2009/10/02 23:04:13.181813 [27137]: server/ctdb_recoverd.c:1396 Unable to set recovery mode to normal on cluster


They keep repeeting about once a second or so.

On the other node, nodtvedt, I get: 

2009/10/02 22:45:15.650092 [20267]: ERROR: recovery lock file /data-prod/ctdb/reclock.lock not locked when recovering!

in log.ctdb, repeating about once per second.

Shouldn't ocfs2-1.4 support having the recovery-lock-file ?
I have not yet configured samba, as I won't ctdb to work first.
Comment 1 Erik Sørnes 2009-10-02 16:36:02 UTC
I found out it's version 1.0.89 of ctdb, not 1.0.71 as I first reported.
Comment 2 Michael Adam 2009-11-20 18:22:51 UTC
Hi Erik,

thanks for your bug report!

Up front, I have to say, that I have not yet run ocfs2 myself.

(In reply to comment #0)
> I have configured ocfs2 on a 2-node sles10-sp2-cluster.
> The recover-lock-file is on the ocfs2-mounted /data-prod.
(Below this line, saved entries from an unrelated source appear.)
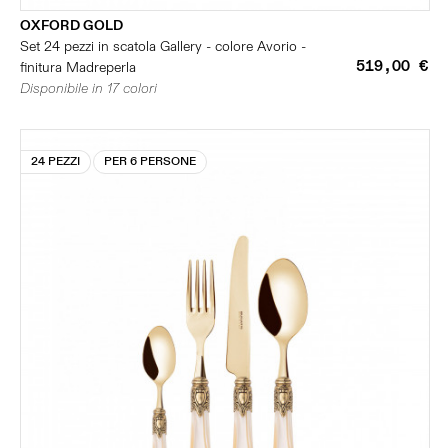
OXFORD GOLD
Set 24 pezzi in scatola Gallery - colore Avorio -
519,00 €
finitura Madreperla
Disponibile in 17 colori
24 PEZZI
PER 6 PERSONE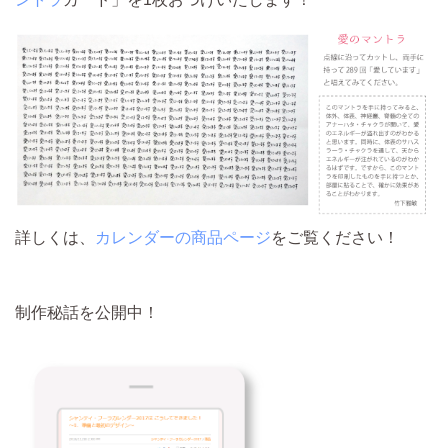
詳しくは、
カレンダーの商品ページ
をご覧ください！
制作秘話を公開中！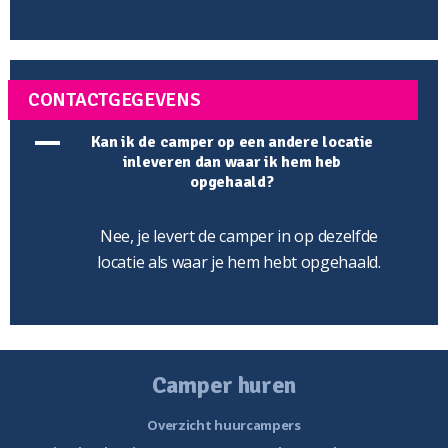
CONTACTGEGEVENS
A
Kan ik de camper op een andere locatie
inleveren dan waar ik hem heb
opgehaald?
Nee, je levert de camper in op dezelfde
locatie als waar je hem hebt opgehaald.
Camper huren
Overzicht huurcampers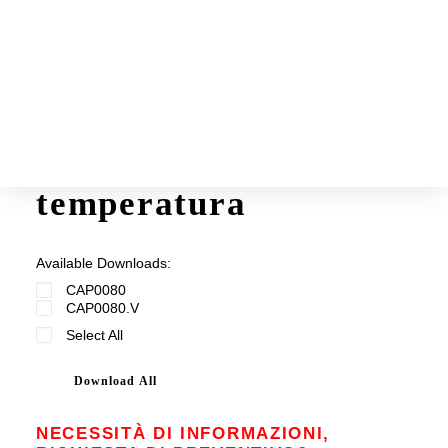
Schede prodotti
La Guida
Sensore di
temperatura
Available Downloads:
CAP0080
CAP0080.V
Select All
Download All
NECESSITÀ DI INFORMAZIONI,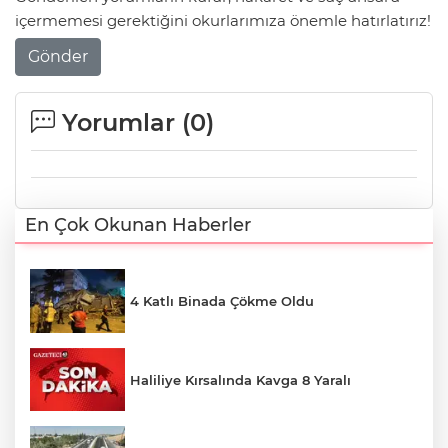
içermemesi gerektiğini okurlarımıza önemle hatırlatırız!
Gönder
Yorumlar (
0
)
En Çok Okunan Haberler
4 Katlı Binada Çökme Oldu
Haliliye Kırsalında Kavga 8 Yaralı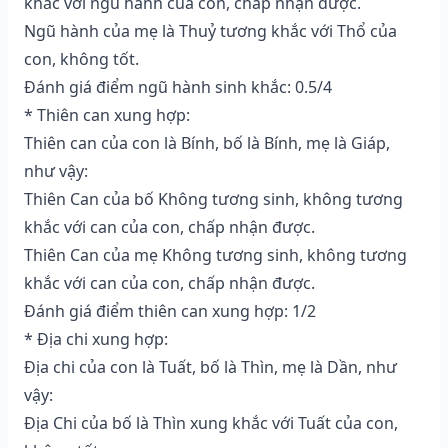
khắc với ngũ hành của con, chấp nhận được.
Ngũ hành của mẹ là Thuỷ tương khắc với Thổ của
con, không tốt.
Đánh giá điểm ngũ hành sinh khắc: 0.5/4
* Thiên can xung hợp:
Thiên can của con là Bính, bố là Bính, mẹ là Giáp,
như vậy:
Thiên Can của bố Không tương sinh, không tương
khắc với can của con, chấp nhận được.
Thiên Can của mẹ Không tương sinh, không tương
khắc với can của con, chấp nhận được.
Đánh giá điểm thiên can xung hợp: 1/2
* Địa chi xung hợp:
Địa chi của con là Tuất, bố là Thìn, mẹ là Dần, như
vậy:
Địa Chi của bố là Thìn xung khắc với Tuất của con,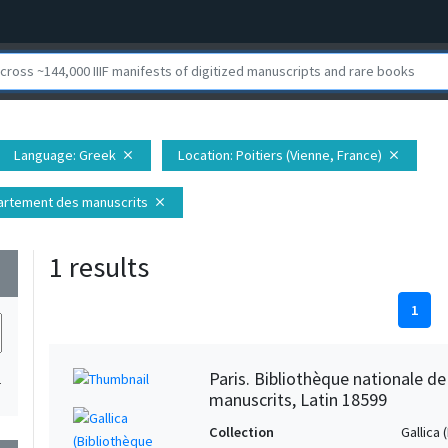
Language
: Greek
Location
: Poitiers (Vienne, France)
close
close
épartement des manuscrits
close
1 results
wn
1
Paris. Bibliothèque nationale d
1
manuscrits, Latin 18599
Collection
Gallica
It's
> /data-prod/ctdb/reclock.lock, which is accessible from both nodes.
> Startin ctdbd on the first node "leenderts" goes fine.
> But when starting it on the second node "nodtvedt", I get this error in
> log.ctdb on "leenderts":
> 
> 2009/10/02 23:04:13.073230 [27137]: Taking out recovery lock from recovery
> daemon
> 2009/10/02 23:04:13.073278 [27137]: Take the recovery lock
> 2009/10/02 23:04:13.073319 [27137]: Recovery lock taken successfully
> 2009/10/02 23:04:13.073360 [27137]: Recovery lock taken successfully by
> recovery daemon
> 2009/10/02 23:04:13.181695 [27137]: ctdb_control error: 'managed to lock
> reclock file from inside daemon'
> 2009/10/02 23:04:13.181728 [27137]: ctdb_control error: 'managed to lock
> reclock file from inside daemon'
> 2009/10/02 23:04:13.181741 [27137]: Async operation failed with ret=-1 res=-1
> opcode=16
> 2009/10/02 23:04:13.181752 [27137]: Async wait failed - fail_count=1
> 2009/10/02 23:04:13.181801 [27137]: server/ctdb_recoverd.c:282 Unable to set
> recovery mode. Recovery failed.
> 2009/10/02 23:04:13.181813 [27137]: server/ctdb_recoverd.c:1396 Unable to set
> recovery mode to normal on cluster
> 
> 
> They keep repeeting about once a second or so.
> 
> On the other node, nodtvedt, I get: 
> 
> 2009/10/02 22:45:15.650092 [20267]: ERROR: recovery lock file
> /data-prod/ctdb/reclock.lock not locked when recovering!
> 
> in log.ctdb, repeating about once per second.
> 
> Shouldn't ocfs2-1.4 support having the recovery-lock-file ?
> I have not yet configured samba, as I won't ctdb to work first.

Ok, you have a problem with the posix fcntl byte range lock support on your file system

> I have not yet configured samba, as I won't ctdb to work first.

Right, this is best.
Did you run the ping_pong test?
see: http://wiki.samba.org/index.php/Ping_pong
The ping_pong program is included in the ctdb package in newer versions.

What is your kernel version?

I think the kernel version is critical for telling whether sufficient support for posix locks on ocfs2 is available on your system.

Jim: Can you give details on that?

Cheers - Michael
Comment 3 Jim McDonough 2009-11-24 07:37:42 UTC
The sles10-sp2 level of ocfs2 does not support cluster-aware posix locking.  This was added later in the 1.4 series.  On sles, it's not available until sles11...with HAE.